Fig. 2: X-ray absorption spectroscopy (XAS) measurements of diatomic COFs.

a Zn, b Ru, and c Cu K-edge XANES spectra and their first derivatives. d Zn, e Ru, and f Cu K-edge k³-weighted EXAFS spectra. g–n. Continuous Cauchy wavelet transforms (CCWT) of k³-weighted EXAFS profiles of Ru K-edge of g, h ZnPor-RuCuDAC and i, j ZnPor-Ru₂DAC and Cu K-edge of k, l ZnPor-RuCuDAC and m, n ZnPor-Cu₂DAC.

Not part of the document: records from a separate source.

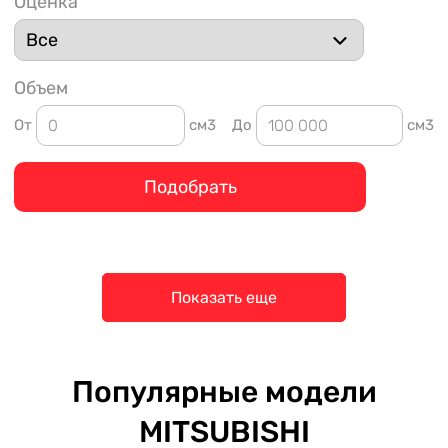
Оценка
Объем
От
см3
До
см3
Подобрать
Показать еще
Популярные модели
MITSUBISHI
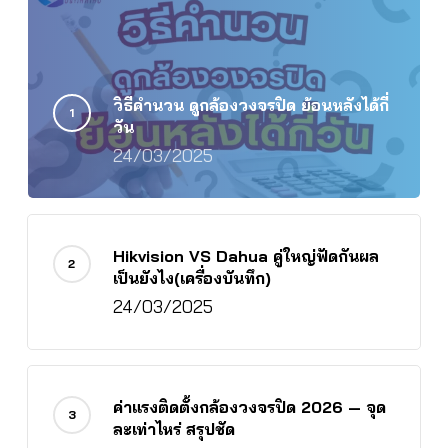
วิธีคำนวน ดูกล้องวงจรปิด ย้อนหลังได้กี่
วัน
24/03/2025
Hikvision VS Dahua คู่ใหญ่ฟัดกันผล
เป็นยังไง(เครื่องบันทึก)
24/03/2025
ค่าแรงติดตั้งกล้องวงจรปิด 2026 — จุด
ละเท่าไหร่ สรุปชัด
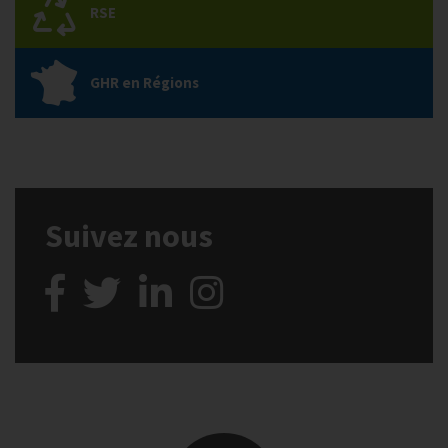
RSE
GHR en Régions
Suivez nous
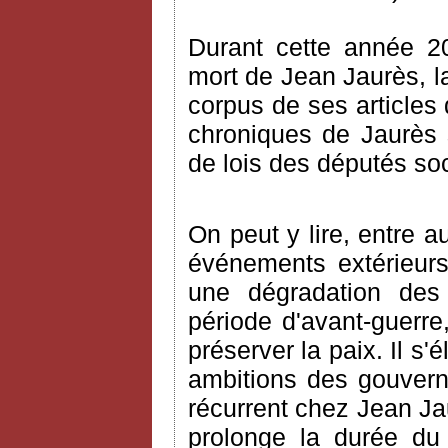
Durant cette année 2
mort de Jean Jaurès, la
corpus de ses articles 
chroniques de Jaurès s
de lois des députés so
On peut y lire, entre a
événements extérieurs
une dégradation des r
période d'avant-guerre
préserver la paix. Il s
ambitions des gouvern
récurrent chez Jean Jau
prolonge la durée du s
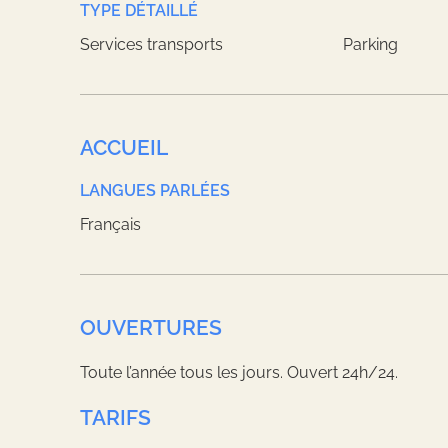
TYPE DÉTAILLÉ
Services transports
Parking
ACCUEIL
LANGUES PARLÉES
Français
OUVERTURES
Toute l’année tous les jours. Ouvert 24h/24.
TARIFS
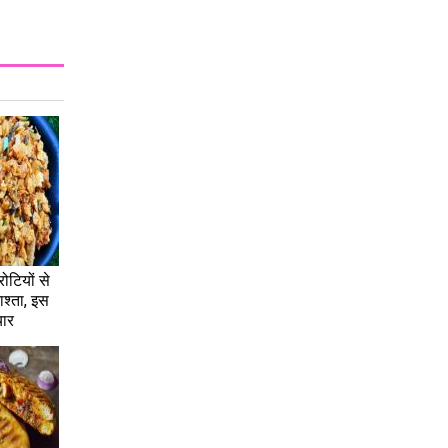
ोटियों से
नाश्ता, इस
यार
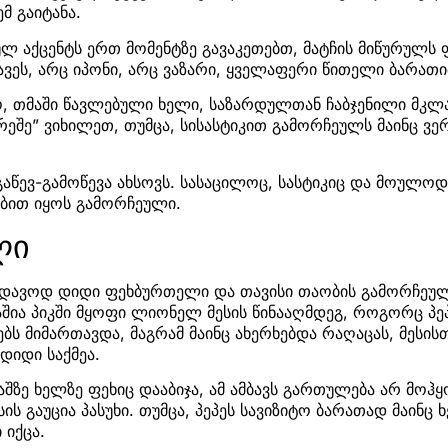
მ გაიტანა.
ულ აქცენტს ერთ მომენტზე გავაკეთებთ, მატჩის მიწურულს
დავეს, არც იპონი, არც ვაზარი, ყველაფერი წითელი ბარა
ყო, თმაში წავლებული ხელი, საზარდულთან ჩაბჯენილი მკლ
რეშე” ვიხილეთ, თუმცა, სისასტიკით გამორჩეულს მაინც ვე
გაწევ-გამოწევა ახსოვს. სასაცილოც, სასტიკიც და მოულოდ
ბით იყოს გამორჩეული.
ლი
უდავოდ დიდი ფეხბურთელი და თავისი თაობის გამორჩეულ
აშია პიკში მყოფი ლიონელ მესის წინააღმდეგ, როგორც პე
ებს მიმართავდა, მაგრამ მაინც ახერხებდა რაღაცას, მესის
 დიდი საქმეა.
აშზე ხელზე ფეხიც დააბიჯა, ამ ამბავს გართულება არ მოჰყ
ესის გაუცია პასუხი. თუმცა, პეპეს სავიზიტო ბარათად მაინც
 იქცა.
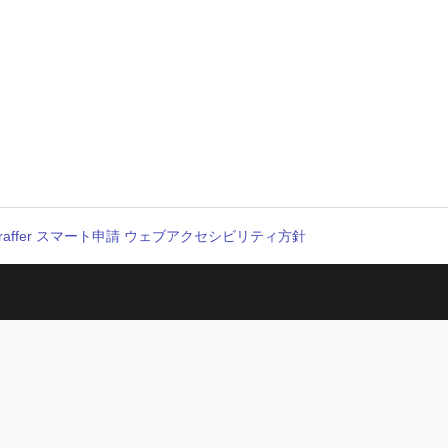
raffer スマート申請 ウェブアクセシビリティ方針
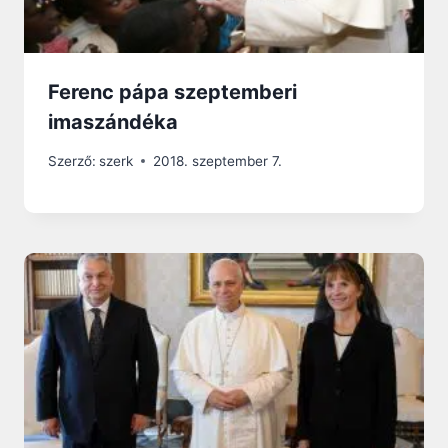
Ferenc pápa szeptemberi
imaszándéka
Szerző:
szerk
2018. szeptember 7.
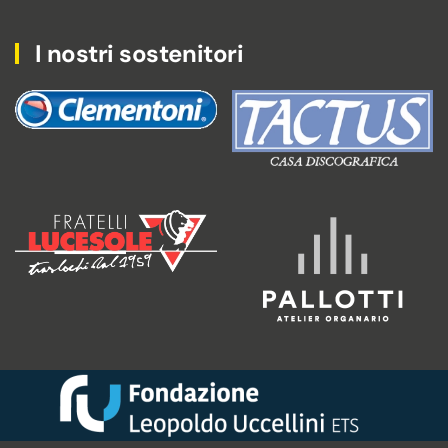
I nostri sostenitori
Tactus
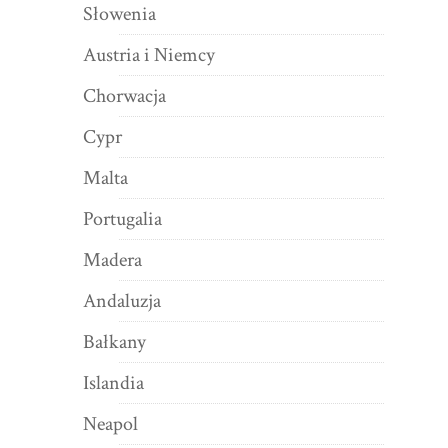
Słowenia
Austria i Niemcy
Chorwacja
Cypr
Malta
Portugalia
Madera
Andaluzja
Bałkany
Islandia
Neapol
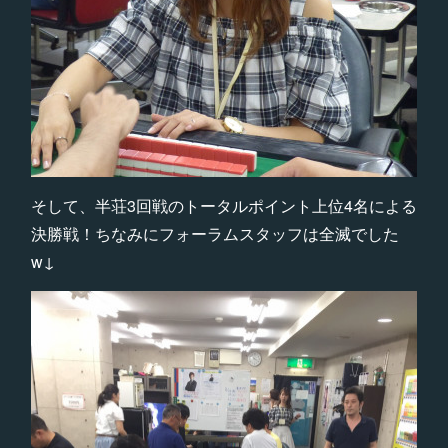
そして、半荘3回戦のトータルポイント上位4名による
決勝戦！ちなみにフォーラムスタッフは全滅でした
w↓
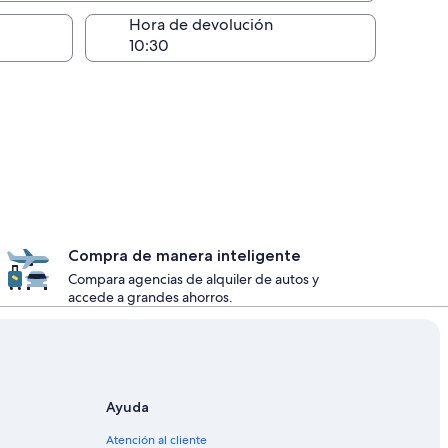
lugar de la entrega
Hora de devolución
Compra de manera inteligente
Compara agencias de alquiler de autos y
accede a grandes ahorros.
Ayuda
Atención al cliente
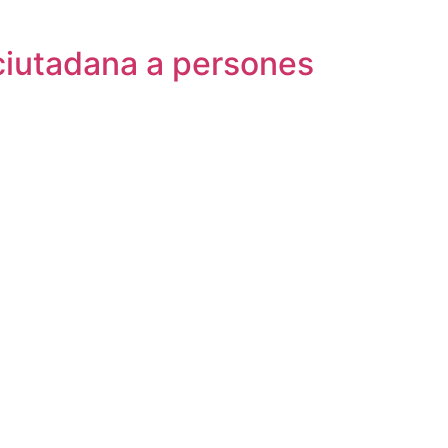
 ciutadana a persones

Comparatively, the predominant peak of Ru centers of ZnPor-RuCuDAC and ZnPor-Ru₂DAC (Fig. 2e) exhibit 3.1 N and 6.0 N coordination of Ru–N path scattering, which is almost like that of RuN₃ for nearly identical atom coordination environment. However, new peaks are observed at 2.70 (ZnPor-RuCuDAC) and 2.68 Å (ZnPor-Ru₂DAC)¹⁵, suggesting the presence of Ru–metal (Ru–Cu and Ru–Ru) diatomic configuration with 1.0 atom coordination. On the other hand, if we exclude the 3.1 N and 5.9 N Cu–N (1.47 Å) coordination in the ZnPor-RuCuDAC and ZnPor-Cu₂DAC (Fig. 2f), then the emerging Cu–metal peaks (1.0 atom coordination) that originate from the Cu foil reference indicate the formation of Cu–metal (Cu–Ru, Cu–Cu) dual-atom sites¹⁷. According to the EXAFS fitting results (Supplementary Tables 8, 9), the Ru and/or Cu centers emerge with a coordination number of 1.0 for the Ru–Cu (ZnPor-RuCuDAC), Ru–Ru (ZnPor-Ru₂DAC), and Cu–Cu (ZnPor-Cu₂DAC) bonds in addition to the coordination with the central N atoms. Wavelet transformation of the k³-weighted EXAFS was also conducted to identify the metal–N and metal–metal paths. The Zn centers in these three COFs merely show intensity maxima (R + ΔR = 1.43 Å) for the Zn–N path (Supplementary Fig. 12). However, the Ru centers of ZnPor-RuCuDAC (Fig. 2g, h) and ZnPor-Ru₂DAC (Fig. 2i, j) show maximum intensity for the Ru–N and Ru–metal paths, respectively, compared to RuN₃ (Supplementary Fig. 13a). Further, both ZnPor-RuCuDAC (Fig. 2k, l) and ZnPor-Cu₂DAC (Fig. 2m, n) exhibit Cu–N and Cu–metal shells, unlike CuN₃ reference (Supplementary Fig. 13b). Compared to ZnPor and RuN₃/CuN₃ monomers, all COFs present Zn(II) 2p_3/2/2p_1/2 binding energy (BE) peaks, ascribable to Zn-N bond (Supplementary Fig. 14), but emerge new BE peaks of Ru–Cu (ZnPor-RuCuDAC), Ru–Ru (ZnPor-Ru₂DAC), and Cu–Cu (ZnPor-Cu₂DAC) diatomic pairs besides Ru–N and/or Cu–N bond¹⁵. These results collectively indicate that compared to the single-atom Zn distribution, ZnPor-RuCuDAC mainly exists Ru–Cu diatomic pairs via diatomic coordination assemblies of metal–N₃ connected by Ru–Cu bonding bridges even though few homonuclear appear possibly, while ZnPor-Ru₂DAC and ZnPor-Cu₂DAC are anchored the Ru–Ru and Cu–Cu sites.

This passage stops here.